● DATA SECTION:
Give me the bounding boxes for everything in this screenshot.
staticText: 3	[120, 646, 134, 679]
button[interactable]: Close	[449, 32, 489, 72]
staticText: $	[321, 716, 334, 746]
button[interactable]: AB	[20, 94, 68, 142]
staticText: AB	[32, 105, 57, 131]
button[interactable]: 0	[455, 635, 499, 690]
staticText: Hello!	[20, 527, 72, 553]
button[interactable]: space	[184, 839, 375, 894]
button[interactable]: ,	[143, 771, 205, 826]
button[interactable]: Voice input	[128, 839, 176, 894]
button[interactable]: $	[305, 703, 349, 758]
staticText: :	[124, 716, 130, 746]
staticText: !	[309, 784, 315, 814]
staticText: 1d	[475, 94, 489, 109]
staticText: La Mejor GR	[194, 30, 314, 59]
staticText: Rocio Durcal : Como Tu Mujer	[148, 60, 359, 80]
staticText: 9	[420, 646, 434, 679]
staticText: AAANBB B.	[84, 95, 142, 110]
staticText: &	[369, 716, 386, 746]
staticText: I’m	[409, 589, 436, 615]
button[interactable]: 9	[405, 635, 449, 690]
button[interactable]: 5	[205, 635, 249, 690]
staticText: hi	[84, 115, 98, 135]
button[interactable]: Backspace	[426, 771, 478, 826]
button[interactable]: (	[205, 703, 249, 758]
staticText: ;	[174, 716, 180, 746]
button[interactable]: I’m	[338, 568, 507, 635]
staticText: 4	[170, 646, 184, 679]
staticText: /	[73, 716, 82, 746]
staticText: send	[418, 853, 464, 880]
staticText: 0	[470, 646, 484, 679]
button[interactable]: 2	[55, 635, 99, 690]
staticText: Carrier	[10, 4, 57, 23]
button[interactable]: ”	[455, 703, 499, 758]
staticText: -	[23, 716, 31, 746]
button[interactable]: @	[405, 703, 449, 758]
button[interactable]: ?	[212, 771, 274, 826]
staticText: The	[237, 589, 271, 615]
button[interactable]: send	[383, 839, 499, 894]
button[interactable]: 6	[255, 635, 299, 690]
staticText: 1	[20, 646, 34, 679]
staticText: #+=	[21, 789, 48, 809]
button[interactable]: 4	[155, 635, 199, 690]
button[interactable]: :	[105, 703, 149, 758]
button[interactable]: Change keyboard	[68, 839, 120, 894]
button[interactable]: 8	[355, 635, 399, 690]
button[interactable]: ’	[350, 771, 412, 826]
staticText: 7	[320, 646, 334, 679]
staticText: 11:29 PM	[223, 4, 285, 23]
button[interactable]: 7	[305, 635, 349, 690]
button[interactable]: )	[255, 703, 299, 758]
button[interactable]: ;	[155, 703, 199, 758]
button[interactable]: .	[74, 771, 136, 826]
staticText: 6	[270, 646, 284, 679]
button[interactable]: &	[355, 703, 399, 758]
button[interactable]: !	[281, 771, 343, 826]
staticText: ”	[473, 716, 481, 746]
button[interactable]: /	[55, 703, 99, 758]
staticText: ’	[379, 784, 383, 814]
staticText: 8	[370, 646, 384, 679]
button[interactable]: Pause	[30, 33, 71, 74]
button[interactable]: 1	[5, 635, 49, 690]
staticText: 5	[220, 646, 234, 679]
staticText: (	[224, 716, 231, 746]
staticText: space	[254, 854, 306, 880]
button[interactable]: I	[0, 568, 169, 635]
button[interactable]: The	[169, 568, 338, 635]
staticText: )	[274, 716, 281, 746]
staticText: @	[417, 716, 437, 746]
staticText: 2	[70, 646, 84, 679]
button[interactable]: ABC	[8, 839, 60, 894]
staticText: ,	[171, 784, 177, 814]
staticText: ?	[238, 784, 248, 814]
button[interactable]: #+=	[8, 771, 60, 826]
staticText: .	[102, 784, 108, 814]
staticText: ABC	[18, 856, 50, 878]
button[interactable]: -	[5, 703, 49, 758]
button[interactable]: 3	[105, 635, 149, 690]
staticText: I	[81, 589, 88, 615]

● WORK INSTRUCTION:
Whenever a line in the data above contains the word "send", include it in the tally, and report only the final number.

● YOUR SOLUTION:
2